その狙いの一つが、アメリカの一方的措置の封じ込めです。

その後も、スーパー301条が温存されています。これが1998年に開始されたWTO紛争解決手続きの主題となりました。

WTOの紛争解決手続きにおいて、WTOのパネルが次のように言っています。

アメリカ大統領が米国議会に対して、この通商法をWTOに整合的にのみ運用すると宣言していたのですが、WTOの紛争解決手続きの審理においても、これをアメリカ政府が正式に確認したので、これをWTO加盟国に対するアメリカの公式の立場であると解釈して、それ故、米国通商法がWTO適合的であると結論しました。

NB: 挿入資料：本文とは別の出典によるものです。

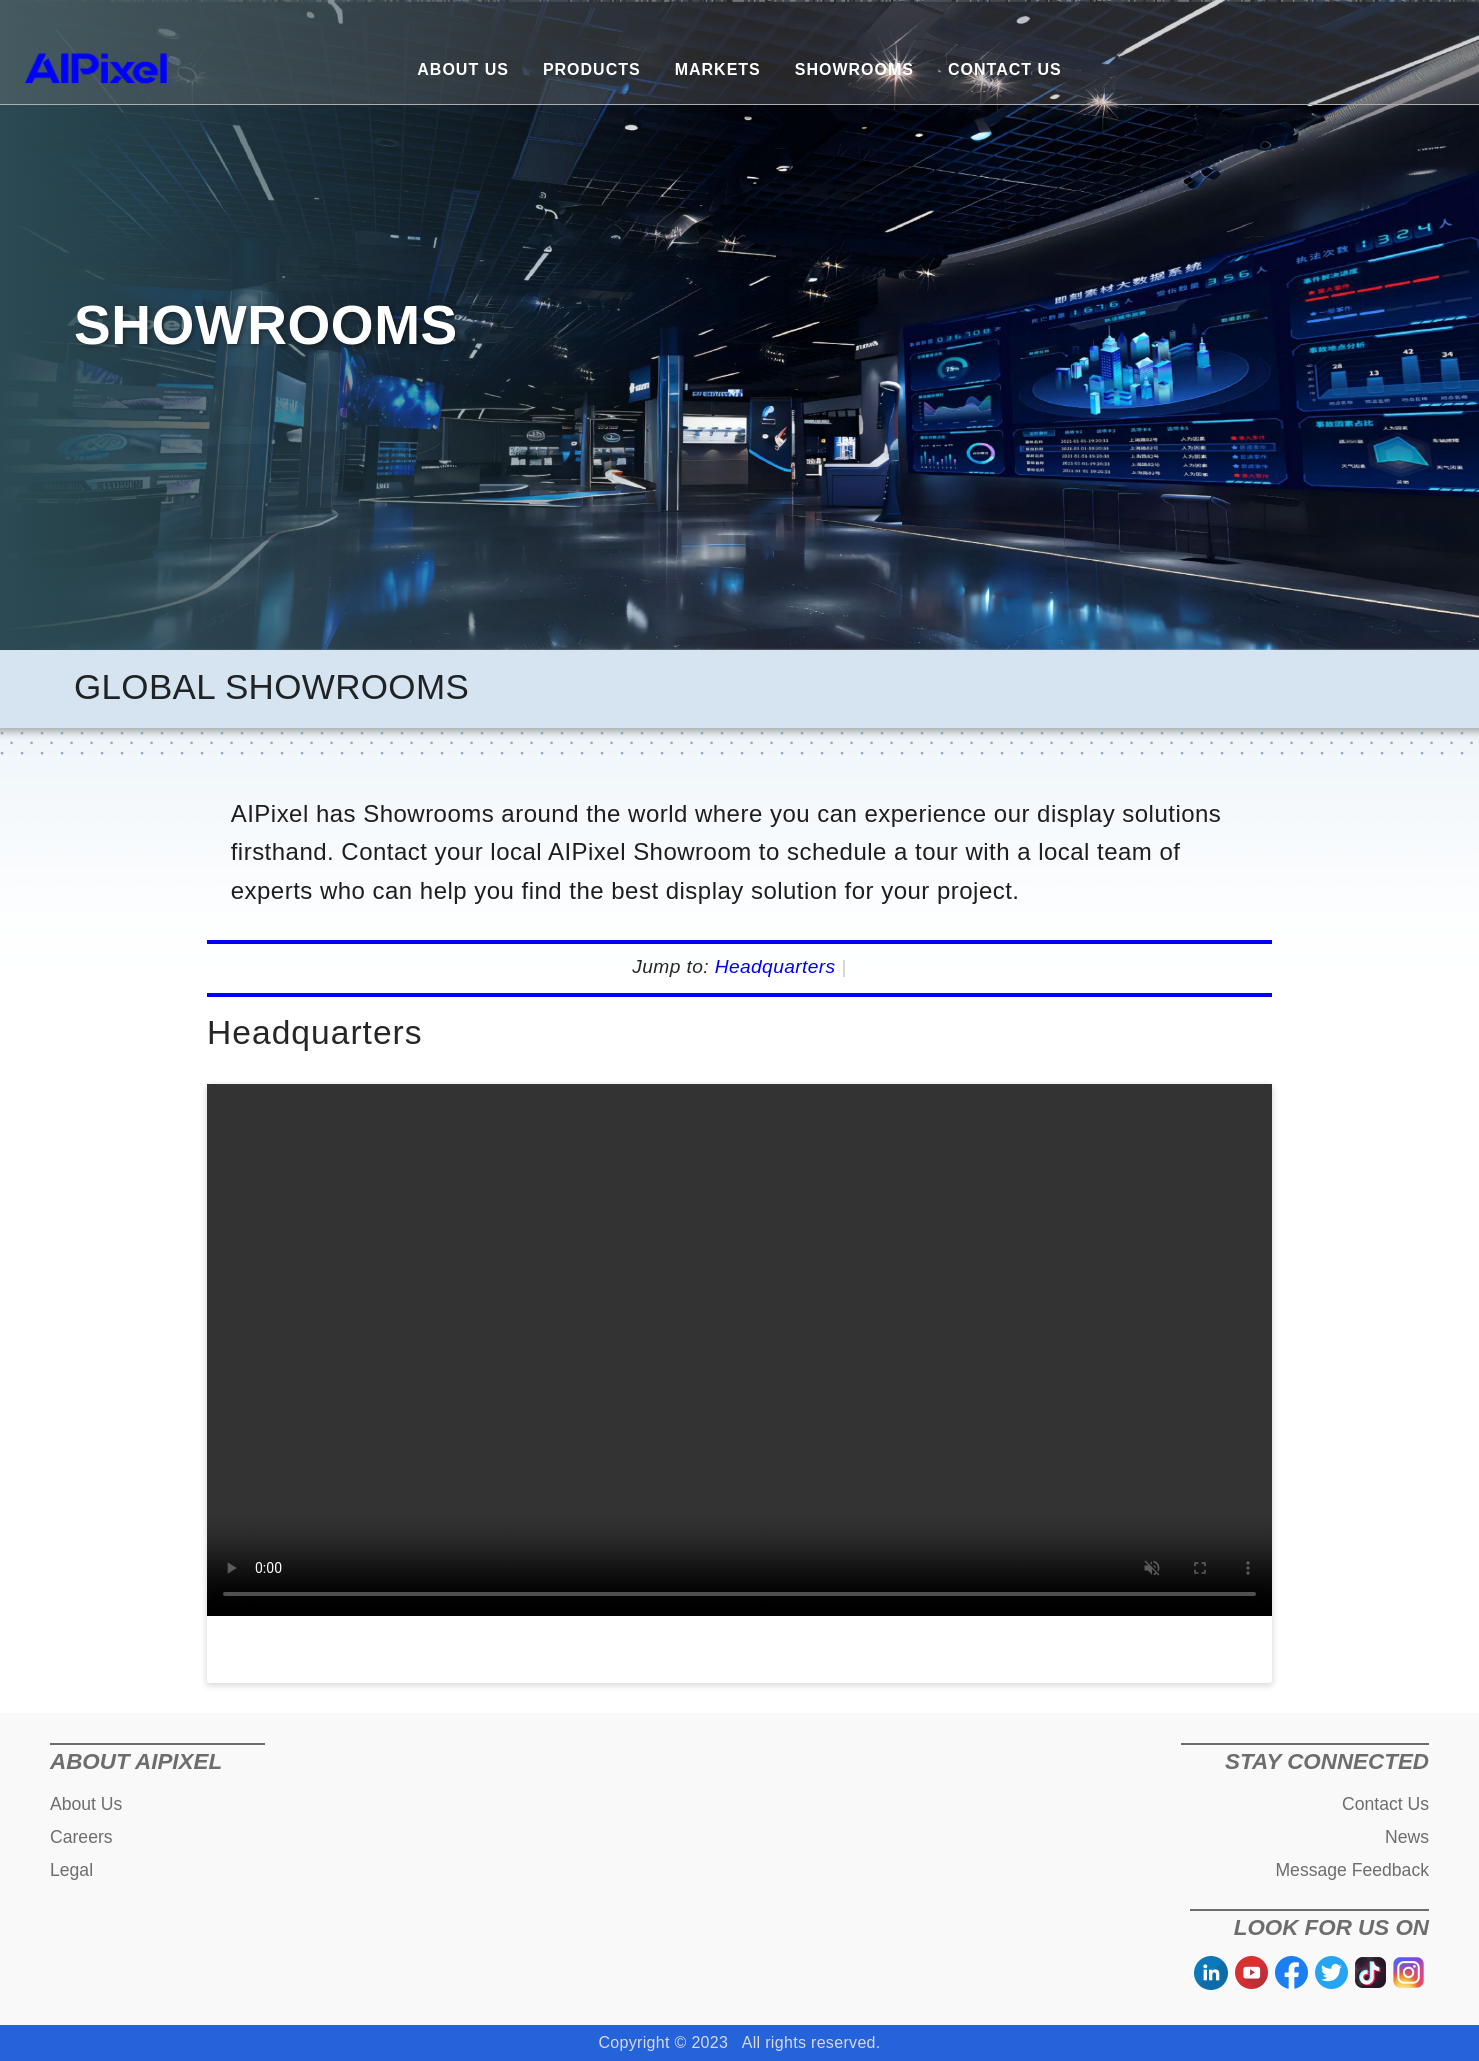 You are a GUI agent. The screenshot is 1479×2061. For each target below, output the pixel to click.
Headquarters (775, 966)
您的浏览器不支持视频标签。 (739, 1350)
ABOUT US (463, 69)
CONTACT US (1005, 69)
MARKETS (718, 69)
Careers (81, 1837)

但し、アメリカ政府がこの約束を反故にすることがあれば、以上の判断はもはや有効ではないともしています。

トランプ大統領は、WTOを真っ向から無視するつもりでしょうか?

まさか! と思います。

301条手続きを発動し、WTO紛争解決手続きに違反する形で対抗措置を取るようなことをすれば、明白にWTO違反、すなわち国際法違反となるでしょう。

中国との関係では、中国の知財保護が法を整備しつつも、不明確なところが多く、日本やEU各国も頭の痛い問題です。これを取り上げたという点で、国際的な批判をかわす狙いがあるのかもしれません。

いずれにせよ、国内通商法の積極的な運用による関税引き上げを恫喝の手段として用いる、古い時代のやり方を踏襲するつもりです。

アメリカ・ファーストのトランプ大統領が、アメリカの貿易赤字削減のために、しゃにむに突き進む様子は猛牛の突進を思わせます。とにかく、何かのお土産をあげないといけないのでしょう。だだっ子のようにも見えます。

今のところ、アメリカ国内の鉄や自動車の産業、すなわちその産業界で働く労働者を守る姿勢が顕著ですが、日米FTA交渉での農業分野での譲歩なんかもあり得ます。

このような国内「工場」保護政策がさし当たり雇用を生み出すとしても、真に、アメリカ経済に有用であるかについても疑問があります。この先、トランプ大統領の保護主義政策によってアメリカ経済が傾くとき、アメリカの工場労働者も気づくかもしれません。

それにしても、どうして、トランプ大統領は、アメリカの鉄鋼や自動車などの工場労働者の「雇用」にばかり関心があるのでしょうね?

アメリカという国の経済ナショナリズムの行き着く先は、真っ先に、アメリカ自体の衰退を招くのではありませんか?